Elle se promit d'être plus discrète, d'éviter toute situation qui pourrait prêter à de nouvelles interprétations. Mais malgré tous ses efforts, une pensée lui revenait sans cesse. Une fois de plus, Hermann avait pris sa défense avec une ferveur qu'elle n'attendait pas. Était-ce simplement son rôle d'ami, ou y avait-il autre chose derrière son geste ? Non. Il avait été bien clair. Elle n'était qu'une amie à ses yeux. Sa position dans son cœur, elle la connaissait parfaitement. Il fallait qu'elle cesse de se faire des illusions.
***
Les jours suivants, l'atmosphère au bureau sembla s'être apaisée. Hermann avait imposé un semblant de calme, mais Keyra sentait que ce silence n'était qu'une façade. Les regards furtifs n'avaient pas disparu, et certains chuchotements se poursuivaient, bien qu'ils soient désormais plus prudents.
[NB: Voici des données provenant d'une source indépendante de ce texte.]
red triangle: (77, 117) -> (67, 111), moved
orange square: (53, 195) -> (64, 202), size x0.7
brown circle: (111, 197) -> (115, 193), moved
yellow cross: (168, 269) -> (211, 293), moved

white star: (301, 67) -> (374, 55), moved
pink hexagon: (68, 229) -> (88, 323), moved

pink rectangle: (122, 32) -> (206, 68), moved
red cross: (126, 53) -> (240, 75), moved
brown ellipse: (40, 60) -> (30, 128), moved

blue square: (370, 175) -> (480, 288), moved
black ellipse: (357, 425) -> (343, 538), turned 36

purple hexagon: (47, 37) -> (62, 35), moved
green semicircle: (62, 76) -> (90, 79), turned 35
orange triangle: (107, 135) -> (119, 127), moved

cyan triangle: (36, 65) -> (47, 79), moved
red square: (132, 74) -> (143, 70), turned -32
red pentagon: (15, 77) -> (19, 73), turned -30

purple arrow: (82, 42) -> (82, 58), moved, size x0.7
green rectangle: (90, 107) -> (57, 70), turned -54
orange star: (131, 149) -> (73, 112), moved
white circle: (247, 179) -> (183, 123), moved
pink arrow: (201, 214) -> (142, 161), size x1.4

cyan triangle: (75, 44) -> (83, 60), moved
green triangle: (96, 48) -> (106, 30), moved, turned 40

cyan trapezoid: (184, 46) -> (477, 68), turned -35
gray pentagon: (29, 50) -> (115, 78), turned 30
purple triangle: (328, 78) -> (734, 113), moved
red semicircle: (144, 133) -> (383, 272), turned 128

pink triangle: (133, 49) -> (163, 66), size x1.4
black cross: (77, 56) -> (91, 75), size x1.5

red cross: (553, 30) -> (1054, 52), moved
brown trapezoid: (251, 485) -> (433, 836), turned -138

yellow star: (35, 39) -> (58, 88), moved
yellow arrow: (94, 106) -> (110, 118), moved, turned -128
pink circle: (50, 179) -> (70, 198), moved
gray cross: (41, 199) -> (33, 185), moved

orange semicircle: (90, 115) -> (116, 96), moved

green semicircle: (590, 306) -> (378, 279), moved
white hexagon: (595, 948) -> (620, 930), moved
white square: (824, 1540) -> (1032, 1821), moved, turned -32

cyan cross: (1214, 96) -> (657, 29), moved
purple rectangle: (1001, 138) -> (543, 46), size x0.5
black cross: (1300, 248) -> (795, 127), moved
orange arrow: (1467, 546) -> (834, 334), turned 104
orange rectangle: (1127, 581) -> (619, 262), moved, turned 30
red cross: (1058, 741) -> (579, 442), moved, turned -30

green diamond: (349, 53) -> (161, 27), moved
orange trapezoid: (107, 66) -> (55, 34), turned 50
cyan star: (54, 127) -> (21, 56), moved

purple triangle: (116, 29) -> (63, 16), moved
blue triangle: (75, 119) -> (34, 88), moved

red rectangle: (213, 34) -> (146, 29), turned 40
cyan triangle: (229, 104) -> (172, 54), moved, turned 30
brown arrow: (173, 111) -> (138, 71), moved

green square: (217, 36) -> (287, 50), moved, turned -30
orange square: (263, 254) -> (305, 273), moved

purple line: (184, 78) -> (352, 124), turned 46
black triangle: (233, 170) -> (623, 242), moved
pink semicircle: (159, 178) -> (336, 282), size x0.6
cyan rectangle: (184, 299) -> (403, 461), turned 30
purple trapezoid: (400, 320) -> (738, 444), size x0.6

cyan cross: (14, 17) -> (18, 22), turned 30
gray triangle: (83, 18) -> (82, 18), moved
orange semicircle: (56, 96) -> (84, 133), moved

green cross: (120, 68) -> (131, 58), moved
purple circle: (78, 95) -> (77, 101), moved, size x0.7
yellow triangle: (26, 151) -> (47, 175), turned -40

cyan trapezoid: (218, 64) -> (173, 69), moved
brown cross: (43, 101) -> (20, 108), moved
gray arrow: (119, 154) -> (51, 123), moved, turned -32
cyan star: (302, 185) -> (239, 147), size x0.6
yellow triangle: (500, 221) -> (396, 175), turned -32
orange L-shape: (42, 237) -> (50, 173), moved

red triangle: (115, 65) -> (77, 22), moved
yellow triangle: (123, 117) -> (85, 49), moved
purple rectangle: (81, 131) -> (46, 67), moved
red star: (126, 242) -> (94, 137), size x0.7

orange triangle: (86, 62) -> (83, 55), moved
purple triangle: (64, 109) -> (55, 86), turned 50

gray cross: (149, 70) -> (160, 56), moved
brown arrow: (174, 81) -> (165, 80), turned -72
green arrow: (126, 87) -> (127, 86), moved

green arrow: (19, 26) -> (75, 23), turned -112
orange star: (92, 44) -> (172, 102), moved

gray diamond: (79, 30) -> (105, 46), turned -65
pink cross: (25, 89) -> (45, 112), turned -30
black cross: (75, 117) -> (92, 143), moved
Un après-midi, alors qu'elle était concentrée sur un dossier complexe, un email interne attira son attention. L'objet ? Soirée de gala annuelle de l'agence. Keyra cliqua dessus, découvrant une invitation officielle pour l'événement prévu dans une semaine.
- C'est vrai, c'est bientôt le gala, fit remarquer une collègue à voix basse. Tu crois que monsieur Mensah viendra avec elle ?
Keyra serra les dents. Elle savait parfaitement à qui ce elle faisait référence. La demoiselle agita la tête, comme pour tenter d'effacer leurs sottises.
Le soir venu, alors qu'elle était occupée à ranger leurs affaires, Hermann posa sa main sur la sienne, l'obligeant à s'arrêter un instant. Elle le fixa, un mélange d'appréhension et de curiosité.
- Tu as reçu l'invitation pour le gala ? demanda-t-il en s'appuyant contre son bureau.
- Oui, répondit-elle, un peu déconcertée.
- Alors tu sais qu'il est important que tu sois présente.
Elle haussa un sourcil.
- Moi ? Je pensais que ce genre d'événements était réservé à l'élite de l'agence.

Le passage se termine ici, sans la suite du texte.